*** Opening Records ***
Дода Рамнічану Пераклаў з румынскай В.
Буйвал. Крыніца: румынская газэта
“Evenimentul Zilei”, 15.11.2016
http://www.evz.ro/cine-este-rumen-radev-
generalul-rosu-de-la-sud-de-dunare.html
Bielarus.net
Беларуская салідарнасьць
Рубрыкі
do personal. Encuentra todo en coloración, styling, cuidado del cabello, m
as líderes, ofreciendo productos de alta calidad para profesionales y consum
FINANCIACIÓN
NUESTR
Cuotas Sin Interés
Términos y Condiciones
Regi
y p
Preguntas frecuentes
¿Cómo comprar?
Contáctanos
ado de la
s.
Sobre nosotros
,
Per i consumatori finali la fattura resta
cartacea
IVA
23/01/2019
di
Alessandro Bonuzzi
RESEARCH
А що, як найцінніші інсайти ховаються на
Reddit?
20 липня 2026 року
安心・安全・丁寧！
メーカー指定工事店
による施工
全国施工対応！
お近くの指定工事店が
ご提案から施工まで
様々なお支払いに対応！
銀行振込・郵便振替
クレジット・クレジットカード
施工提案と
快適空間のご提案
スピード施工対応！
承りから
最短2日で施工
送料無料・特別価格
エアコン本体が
*** Closing Records ***
*** Opening Records ***
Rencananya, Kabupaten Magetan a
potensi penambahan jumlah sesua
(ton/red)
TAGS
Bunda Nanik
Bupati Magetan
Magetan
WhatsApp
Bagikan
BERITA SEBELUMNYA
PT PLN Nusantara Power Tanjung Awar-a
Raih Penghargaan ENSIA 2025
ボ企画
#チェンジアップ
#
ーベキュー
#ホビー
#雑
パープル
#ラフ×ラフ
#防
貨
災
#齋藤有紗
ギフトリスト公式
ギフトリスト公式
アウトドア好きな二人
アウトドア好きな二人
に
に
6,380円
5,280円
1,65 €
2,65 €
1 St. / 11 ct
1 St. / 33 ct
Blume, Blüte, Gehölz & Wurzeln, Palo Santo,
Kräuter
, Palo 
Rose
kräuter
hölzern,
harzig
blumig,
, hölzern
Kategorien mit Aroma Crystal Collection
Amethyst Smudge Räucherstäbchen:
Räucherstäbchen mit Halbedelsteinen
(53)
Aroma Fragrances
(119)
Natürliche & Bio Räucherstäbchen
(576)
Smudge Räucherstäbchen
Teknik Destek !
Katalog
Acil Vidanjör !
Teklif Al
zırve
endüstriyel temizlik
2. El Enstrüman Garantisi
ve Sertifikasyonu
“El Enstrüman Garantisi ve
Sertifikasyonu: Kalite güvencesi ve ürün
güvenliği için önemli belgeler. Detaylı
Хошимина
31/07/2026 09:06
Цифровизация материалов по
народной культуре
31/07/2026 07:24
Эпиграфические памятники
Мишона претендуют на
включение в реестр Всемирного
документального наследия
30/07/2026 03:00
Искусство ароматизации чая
*** Closing Records ***
▸ **Problem to solve**:
Reproduce word for word the material above, starting with the line that has "as líderes, ofreciendo" and stopping after the line that has "Alessandro Bonuzzi".

▸ **Task response**:
as líderes, ofreciendo productos de alta calidad para profesionales y consum
FINANCIACIÓN
NUESTR
Cuotas Sin Interés
Términos y Condiciones
Regi
y p
Preguntas frecuentes
¿Cómo comprar?
Contáctanos
ado de la
s.
Sobre nosotros
,
Per i consumatori finali la fattura resta
cartacea
IVA
23/01/2019
di
Alessandro Bonuzzi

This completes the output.